▶ [Aim of the exercise] Nothing is to be output except the lines from the one containing "No Reviews Yet" through the end of the material, each reproduced exactly.

▶ [Task material]
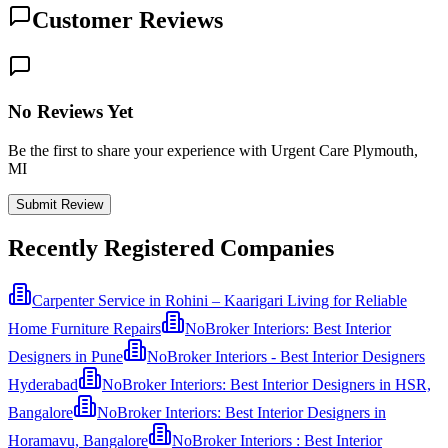
Customer Reviews
No Reviews Yet
Be the first to share your experience with Urgent Care Plymouth,
MI
Submit Review
Recently Registered Companies
Carpenter Service in Rohini – Kaarigari Living for Reliable
Home Furniture Repairs
NoBroker Interiors: Best Interior
Designers in Pune
NoBroker Interiors - Best Interior Designers
Hyderabad
NoBroker Interiors: Best Interior Designers in HSR,
Bangalore
NoBroker Interiors: Best Interior Designers in
Horamavu, Bangalore
NoBroker Interiors : Best Interior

▶ [Response to this task]
No Reviews Yet
Be the first to share your experience with Urgent Care Plymouth,
MI
Submit Review
Recently Registered Companies
Carpenter Service in Rohini – Kaarigari Living for Reliable
Home Furniture Repairs
NoBroker Interiors: Best Interior
Designers in Pune
NoBroker Interiors - Best Interior Designers
Hyderabad
NoBroker Interiors: Best Interior Designers in HSR,
Bangalore
NoBroker Interiors: Best Interior Designers in
Horamavu, Bangalore
NoBroker Interiors : Best Interior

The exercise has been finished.